Thanks. I drove up with a new fishing buddy. He's new to Michigan, and really wanted to fish "the Holy Waters" that he had always heard about. We had a great time there. But, next time, I am gonna drag his ass over to the Manistee. I love fishing that river!


----------



## jaytothekizzay (Apr 1, 2002)

How are the "holy waters" never fished there myself. The North Branch fished well for me on Saturday...how was the fishing for you?


----------



## piscatorial warrior (Sep 14, 2011)

I thought the Manistee was on the NW side of the state. No wonder I get lost so much! :xzicon_sm


----------



## Trout King (May 1, 2002)

piscatorial warrior said:


> I thought the Manistee was on the NW side of the state. No wonder I get lost so much! :xzicon_sm


The Manistee and AuSable are very close once the Manistee gets in the middle of the state and turns north. Literally just down the road.


----------



## piscatorial warrior (Sep 14, 2011)

I didn't know that . Sounds like a great place to go. I don't visit the middle of the state much. Perhaps I should.


----------



## DLHirst (Mar 14, 2009)

The Manistee and Au Sable start out as small streams literally just a few miles apart. They both flow south, then - at Grayling - they change course. One heads west, and the other heads east. I do understand that most of the Manistee is considered a "north west stream", but where I fish it (hence the "Upper Manistee" title), you could call it either way. IMO.


----------



## DLHirst (Mar 14, 2009)

jaytothekizzay said:


> How are the "holy waters" never fished there myself. The North Branch fished well for me on Saturday...how was the fishing for you?


I love to fish the North Branch. And, probably, the South Branch is my favorite - especially the Mason tract. But, this time of year, the SB is too high to fish safely.

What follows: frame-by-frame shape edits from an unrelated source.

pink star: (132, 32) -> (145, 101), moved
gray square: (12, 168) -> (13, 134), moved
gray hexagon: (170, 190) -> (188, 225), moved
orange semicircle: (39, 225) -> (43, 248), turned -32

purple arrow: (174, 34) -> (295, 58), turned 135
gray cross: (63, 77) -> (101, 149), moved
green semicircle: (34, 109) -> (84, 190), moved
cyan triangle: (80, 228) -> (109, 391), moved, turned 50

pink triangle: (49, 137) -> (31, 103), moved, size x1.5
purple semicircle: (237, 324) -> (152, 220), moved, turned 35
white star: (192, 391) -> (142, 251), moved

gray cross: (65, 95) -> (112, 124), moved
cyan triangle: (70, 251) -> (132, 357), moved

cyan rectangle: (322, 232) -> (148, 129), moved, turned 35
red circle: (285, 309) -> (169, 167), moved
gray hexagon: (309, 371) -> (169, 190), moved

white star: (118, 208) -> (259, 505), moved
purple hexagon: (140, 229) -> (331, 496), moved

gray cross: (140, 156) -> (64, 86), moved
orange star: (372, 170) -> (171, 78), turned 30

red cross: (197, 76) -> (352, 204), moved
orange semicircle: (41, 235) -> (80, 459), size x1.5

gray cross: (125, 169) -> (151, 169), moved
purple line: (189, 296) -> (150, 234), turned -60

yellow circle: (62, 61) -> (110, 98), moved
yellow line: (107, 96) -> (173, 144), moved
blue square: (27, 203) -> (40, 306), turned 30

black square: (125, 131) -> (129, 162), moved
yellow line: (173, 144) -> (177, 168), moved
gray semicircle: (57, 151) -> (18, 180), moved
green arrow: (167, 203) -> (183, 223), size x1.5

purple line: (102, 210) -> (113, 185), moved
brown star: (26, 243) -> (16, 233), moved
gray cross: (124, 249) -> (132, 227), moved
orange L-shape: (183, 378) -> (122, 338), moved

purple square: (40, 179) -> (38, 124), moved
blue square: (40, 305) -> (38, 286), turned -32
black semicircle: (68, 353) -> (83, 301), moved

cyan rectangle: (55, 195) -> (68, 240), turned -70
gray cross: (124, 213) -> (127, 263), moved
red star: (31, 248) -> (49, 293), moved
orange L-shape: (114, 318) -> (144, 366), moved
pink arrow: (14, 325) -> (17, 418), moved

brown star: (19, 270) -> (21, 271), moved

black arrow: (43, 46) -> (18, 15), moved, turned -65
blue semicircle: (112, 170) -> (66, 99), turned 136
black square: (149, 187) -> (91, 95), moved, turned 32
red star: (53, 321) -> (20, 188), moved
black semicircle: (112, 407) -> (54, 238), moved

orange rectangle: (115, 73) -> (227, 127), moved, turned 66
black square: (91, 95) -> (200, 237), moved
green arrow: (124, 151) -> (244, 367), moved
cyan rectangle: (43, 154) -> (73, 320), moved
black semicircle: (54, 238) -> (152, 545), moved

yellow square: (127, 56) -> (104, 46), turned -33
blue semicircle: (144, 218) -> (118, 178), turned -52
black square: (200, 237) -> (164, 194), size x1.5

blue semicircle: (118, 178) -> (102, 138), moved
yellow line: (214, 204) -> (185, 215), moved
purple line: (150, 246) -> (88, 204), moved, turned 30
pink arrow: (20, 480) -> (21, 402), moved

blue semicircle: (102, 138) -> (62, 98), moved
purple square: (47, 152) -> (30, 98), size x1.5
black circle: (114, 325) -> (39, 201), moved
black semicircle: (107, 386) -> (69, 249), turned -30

The Holy Waters have earned the name. It is a beautiful stretch of water. Plenty of fish, and plenty of good sized fish. It can generate more pressure than other parts of the AS system, but you can almost always find a place to fish alone, if that is your thing. It is very easily waded. And there are numerous public access points. You should give it a try, Jay!


----------



## jaytothekizzay (Apr 1, 2002)

Im gonna have to try it...i always end up on the North or South...just thougjt the holy waters section would b over fished and pressured...


----------



## -Axiom- (Jul 24, 2010)

DLHirst said:


> The Manistee and Au Sable start out as small streams literally just a few miles apart. They both flow south, then - at Grayling - they change course. One heads west, and the other heads east. I do understand that most of the Manistee is considered a "north west stream", but where I fish it (hence the "Upper Manistee" title), you could call it either way. IMO.



I would call that the dividing line.


----------



## Steve (Jan 15, 2000)

DLHirst said:


> I love to fish the North Branch. And, probably, the South Branch is my favorite - especially the Mason tract. But, this time of year, the SB is too high to fish safely.
> 
> The Holy Waters have earned the name. It is a beautiful stretch of water. Plenty of fish, and plenty of good sized fish. It can generate more pressure than other parts of the AS system, but you can almost always find a place to fish alone, if that is your thing. It is very easily waded. And there are numerous public access points. You should give it a try, Jay!


That is probably its strongest point, how easy it is to wade.


----------